* [Material provided]:
■ ■ ■

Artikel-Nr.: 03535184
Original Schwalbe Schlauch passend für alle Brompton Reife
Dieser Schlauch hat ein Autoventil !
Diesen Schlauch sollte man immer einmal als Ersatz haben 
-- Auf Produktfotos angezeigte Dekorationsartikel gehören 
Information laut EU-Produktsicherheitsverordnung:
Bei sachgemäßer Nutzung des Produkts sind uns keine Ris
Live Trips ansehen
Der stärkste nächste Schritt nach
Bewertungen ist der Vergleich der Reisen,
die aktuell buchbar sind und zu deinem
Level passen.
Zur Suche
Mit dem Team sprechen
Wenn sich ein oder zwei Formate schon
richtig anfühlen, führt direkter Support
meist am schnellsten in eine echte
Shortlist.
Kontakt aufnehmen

■ ■ ■

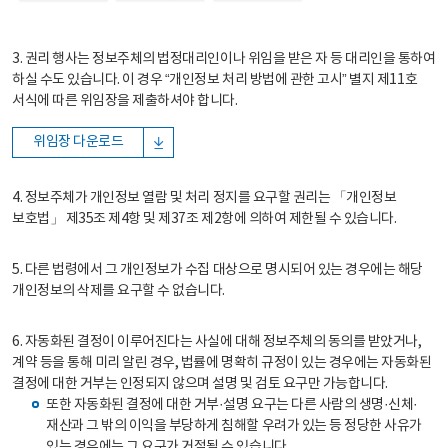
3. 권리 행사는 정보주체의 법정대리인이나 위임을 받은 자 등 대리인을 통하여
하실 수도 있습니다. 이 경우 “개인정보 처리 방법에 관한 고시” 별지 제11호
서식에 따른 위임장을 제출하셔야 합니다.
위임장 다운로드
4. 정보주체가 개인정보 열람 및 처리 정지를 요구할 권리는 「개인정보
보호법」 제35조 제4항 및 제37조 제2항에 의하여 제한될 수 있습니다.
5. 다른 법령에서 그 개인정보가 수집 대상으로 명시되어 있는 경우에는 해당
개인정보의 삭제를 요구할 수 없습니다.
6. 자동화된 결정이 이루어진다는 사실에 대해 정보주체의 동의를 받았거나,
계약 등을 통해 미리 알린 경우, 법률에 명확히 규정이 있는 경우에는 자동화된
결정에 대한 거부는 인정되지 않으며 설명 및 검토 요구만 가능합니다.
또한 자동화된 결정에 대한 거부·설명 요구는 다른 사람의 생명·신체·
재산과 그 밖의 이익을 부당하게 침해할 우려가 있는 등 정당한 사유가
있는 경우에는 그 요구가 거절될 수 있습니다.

■ ■ ■

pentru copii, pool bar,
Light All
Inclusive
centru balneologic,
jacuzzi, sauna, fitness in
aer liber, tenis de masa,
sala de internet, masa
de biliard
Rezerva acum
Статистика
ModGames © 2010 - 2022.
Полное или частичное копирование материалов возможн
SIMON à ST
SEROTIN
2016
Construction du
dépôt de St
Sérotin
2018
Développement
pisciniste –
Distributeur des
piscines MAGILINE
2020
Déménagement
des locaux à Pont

■ ■ ■

* [To do]:
Of the lines above, count those containing the word "있습니다", and give the number by itself.

* [Answer to this exercise]:
3